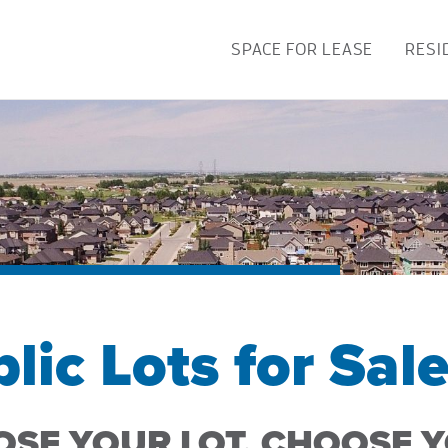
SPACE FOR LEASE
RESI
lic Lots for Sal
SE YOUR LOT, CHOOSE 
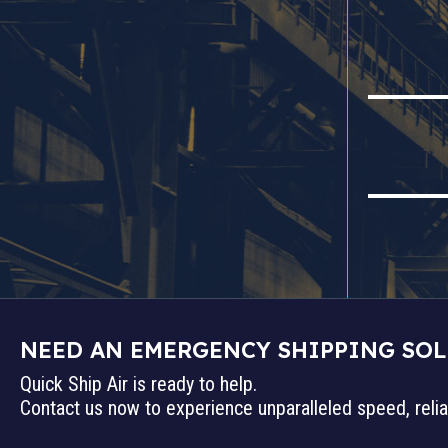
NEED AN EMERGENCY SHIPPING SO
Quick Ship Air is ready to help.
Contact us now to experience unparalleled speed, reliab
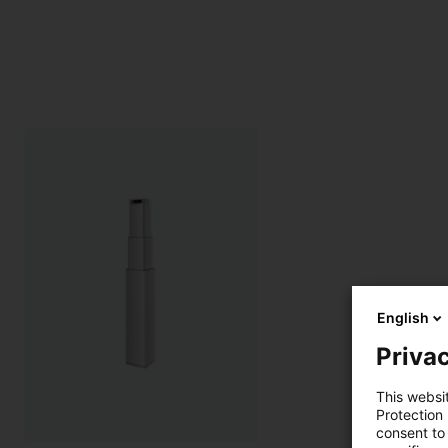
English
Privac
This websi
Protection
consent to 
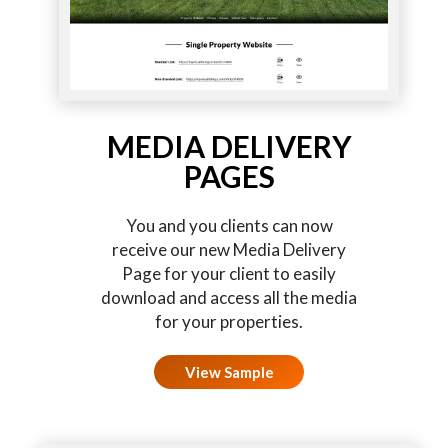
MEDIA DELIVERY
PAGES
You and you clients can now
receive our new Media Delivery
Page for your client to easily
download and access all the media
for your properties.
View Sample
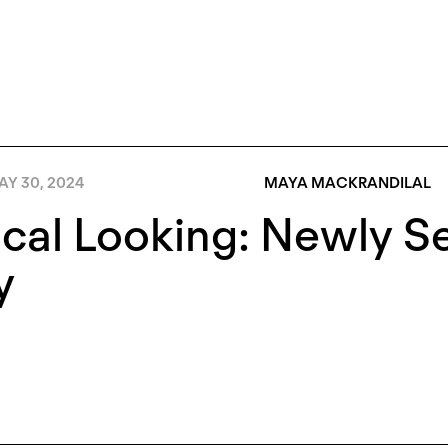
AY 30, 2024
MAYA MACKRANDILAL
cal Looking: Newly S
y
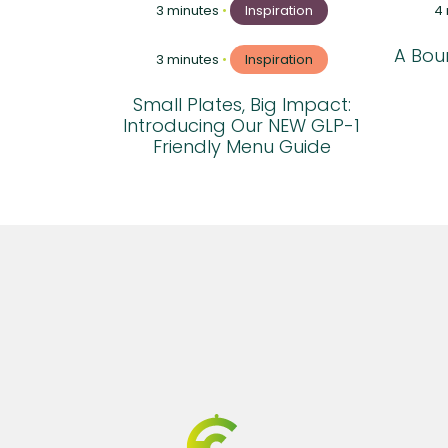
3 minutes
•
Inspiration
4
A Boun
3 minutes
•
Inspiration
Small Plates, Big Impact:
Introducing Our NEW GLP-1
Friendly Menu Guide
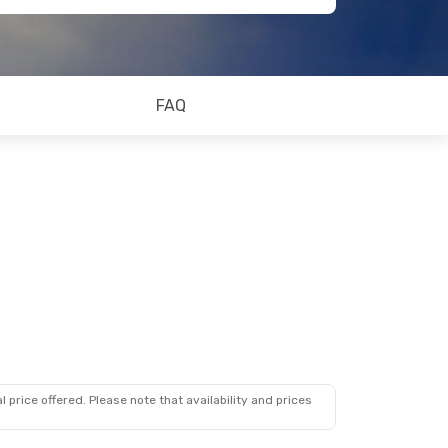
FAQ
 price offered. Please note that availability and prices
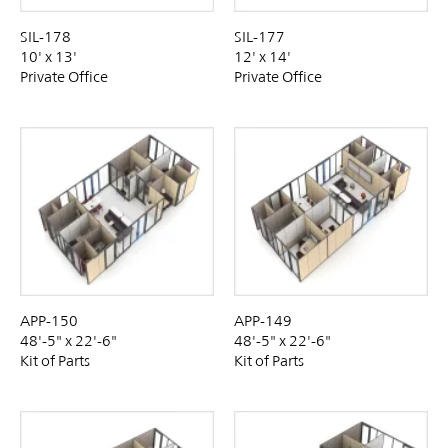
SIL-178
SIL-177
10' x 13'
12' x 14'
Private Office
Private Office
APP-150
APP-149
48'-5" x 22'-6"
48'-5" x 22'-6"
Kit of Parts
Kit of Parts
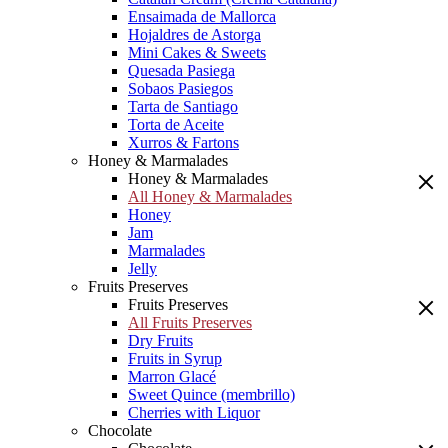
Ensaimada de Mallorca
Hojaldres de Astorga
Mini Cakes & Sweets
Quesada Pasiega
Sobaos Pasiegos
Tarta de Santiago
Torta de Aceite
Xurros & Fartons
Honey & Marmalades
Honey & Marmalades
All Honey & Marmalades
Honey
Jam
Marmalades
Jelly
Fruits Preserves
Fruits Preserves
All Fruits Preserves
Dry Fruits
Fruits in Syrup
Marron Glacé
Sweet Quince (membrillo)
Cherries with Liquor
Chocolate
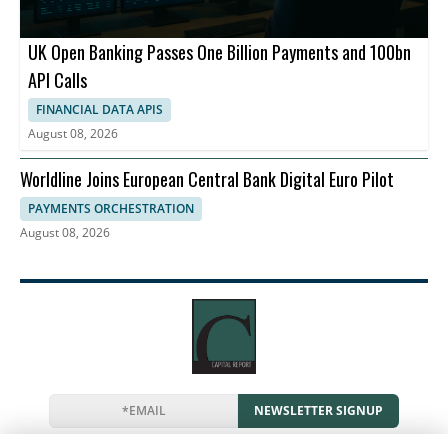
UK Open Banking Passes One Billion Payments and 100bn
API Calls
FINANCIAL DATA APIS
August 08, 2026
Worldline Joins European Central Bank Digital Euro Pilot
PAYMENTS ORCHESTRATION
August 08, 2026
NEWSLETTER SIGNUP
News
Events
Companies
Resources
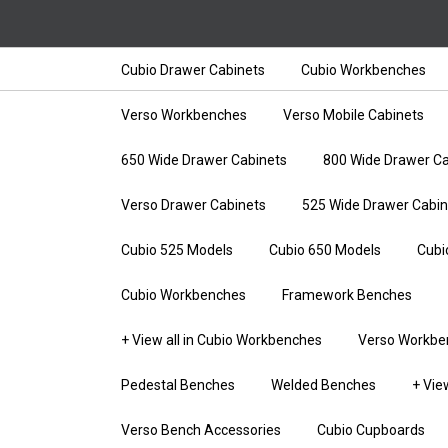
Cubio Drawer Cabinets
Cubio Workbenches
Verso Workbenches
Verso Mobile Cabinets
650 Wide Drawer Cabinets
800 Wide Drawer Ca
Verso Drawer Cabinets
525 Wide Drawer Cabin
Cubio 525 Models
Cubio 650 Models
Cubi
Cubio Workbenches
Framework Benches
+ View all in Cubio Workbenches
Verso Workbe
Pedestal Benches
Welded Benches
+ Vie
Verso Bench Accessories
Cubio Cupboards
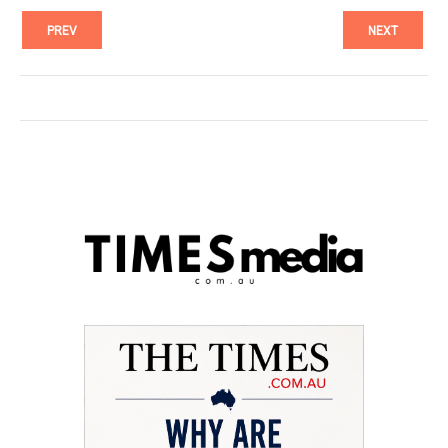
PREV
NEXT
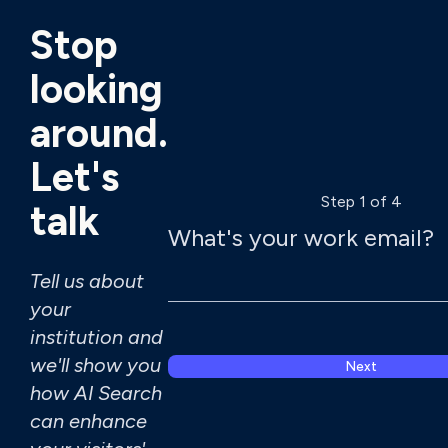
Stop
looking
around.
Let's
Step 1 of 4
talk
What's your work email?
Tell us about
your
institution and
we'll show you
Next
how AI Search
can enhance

* * *

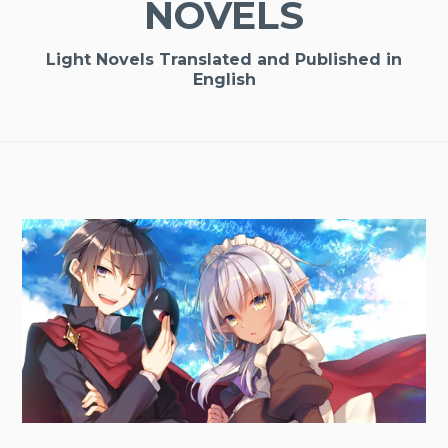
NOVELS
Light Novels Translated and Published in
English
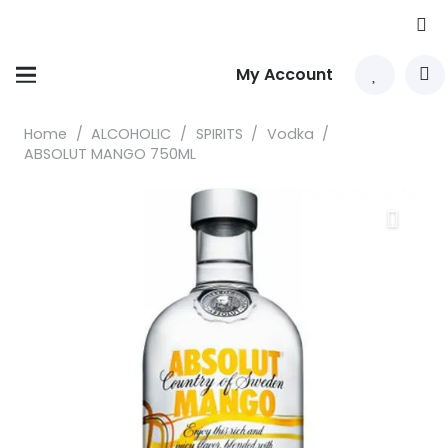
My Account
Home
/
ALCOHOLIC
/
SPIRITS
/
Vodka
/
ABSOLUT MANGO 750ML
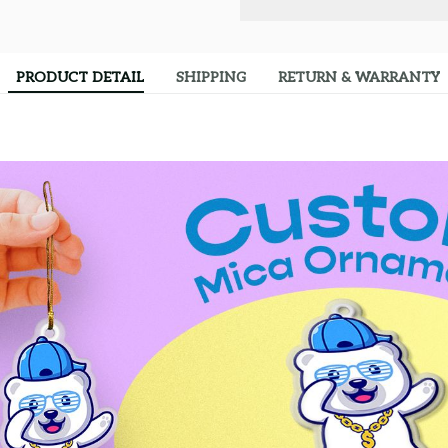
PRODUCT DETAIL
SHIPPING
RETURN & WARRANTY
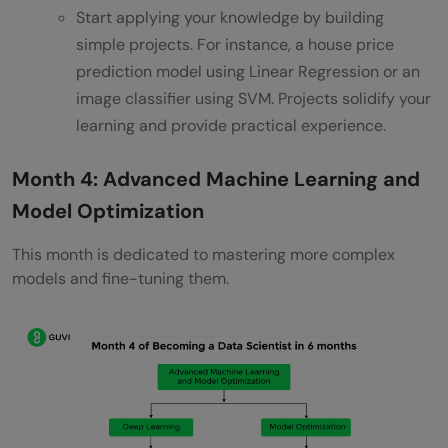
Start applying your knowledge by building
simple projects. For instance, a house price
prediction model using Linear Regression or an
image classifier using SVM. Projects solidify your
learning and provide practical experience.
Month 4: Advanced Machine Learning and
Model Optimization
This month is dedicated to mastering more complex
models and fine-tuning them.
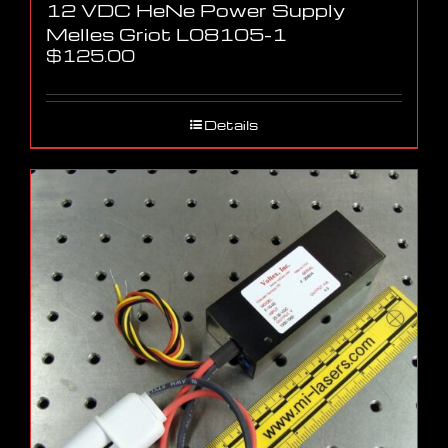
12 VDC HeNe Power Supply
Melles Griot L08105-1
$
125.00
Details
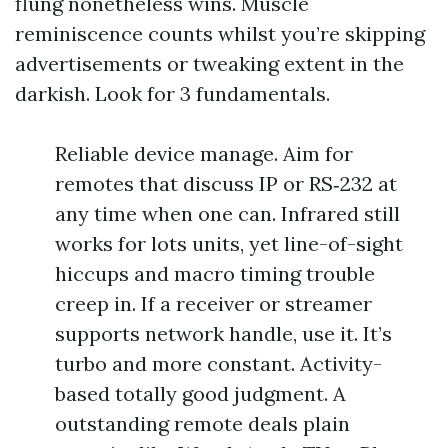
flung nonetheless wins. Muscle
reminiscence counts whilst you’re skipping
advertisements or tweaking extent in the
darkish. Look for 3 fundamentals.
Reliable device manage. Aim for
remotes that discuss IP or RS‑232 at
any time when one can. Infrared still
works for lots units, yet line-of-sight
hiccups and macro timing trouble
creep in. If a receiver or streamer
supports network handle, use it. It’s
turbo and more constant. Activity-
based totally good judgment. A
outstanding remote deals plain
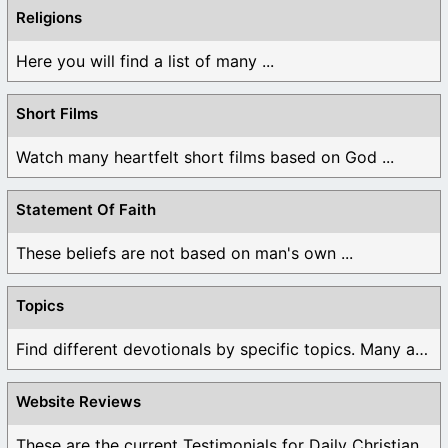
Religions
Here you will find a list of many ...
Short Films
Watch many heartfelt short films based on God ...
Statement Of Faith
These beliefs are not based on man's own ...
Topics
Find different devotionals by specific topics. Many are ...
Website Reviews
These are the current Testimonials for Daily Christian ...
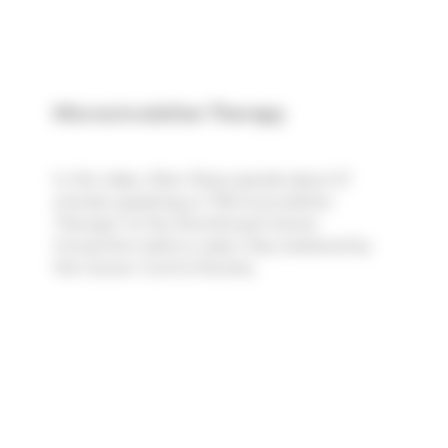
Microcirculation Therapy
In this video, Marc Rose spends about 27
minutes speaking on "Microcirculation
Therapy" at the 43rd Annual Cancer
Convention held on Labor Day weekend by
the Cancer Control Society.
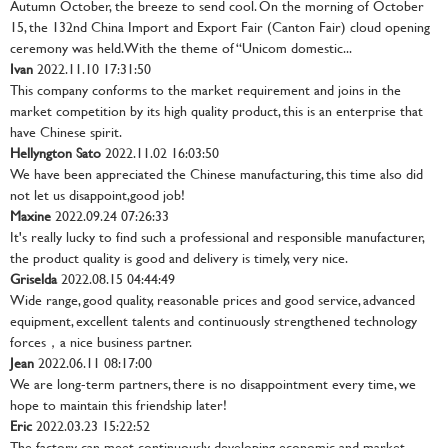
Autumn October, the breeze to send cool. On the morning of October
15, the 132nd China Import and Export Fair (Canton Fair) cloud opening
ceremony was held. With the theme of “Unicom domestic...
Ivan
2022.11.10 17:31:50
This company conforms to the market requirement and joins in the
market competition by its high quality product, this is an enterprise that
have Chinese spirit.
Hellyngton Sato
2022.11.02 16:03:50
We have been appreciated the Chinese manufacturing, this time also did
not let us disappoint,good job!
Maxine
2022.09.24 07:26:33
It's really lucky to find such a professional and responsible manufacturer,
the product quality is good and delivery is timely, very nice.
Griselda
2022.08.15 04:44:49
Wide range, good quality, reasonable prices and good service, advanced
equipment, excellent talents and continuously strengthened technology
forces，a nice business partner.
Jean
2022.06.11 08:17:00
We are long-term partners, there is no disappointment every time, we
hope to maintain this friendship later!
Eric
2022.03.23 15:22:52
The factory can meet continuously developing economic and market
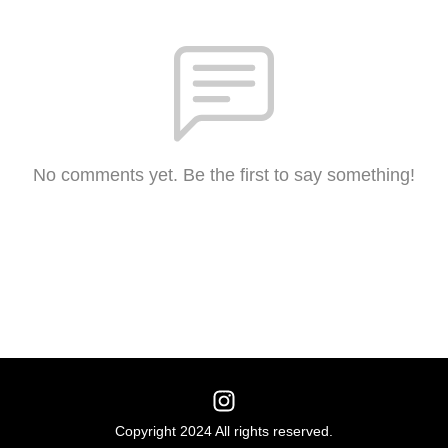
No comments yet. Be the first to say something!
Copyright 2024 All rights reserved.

[YOUR GOAL]
Pull out all lines of the data with the string "Workbenches".

[YOUR SOLUTION]
Cubio Workbenches
Verso Workbenches
Cubio Workbenches
+ View all in Cubio Workbenches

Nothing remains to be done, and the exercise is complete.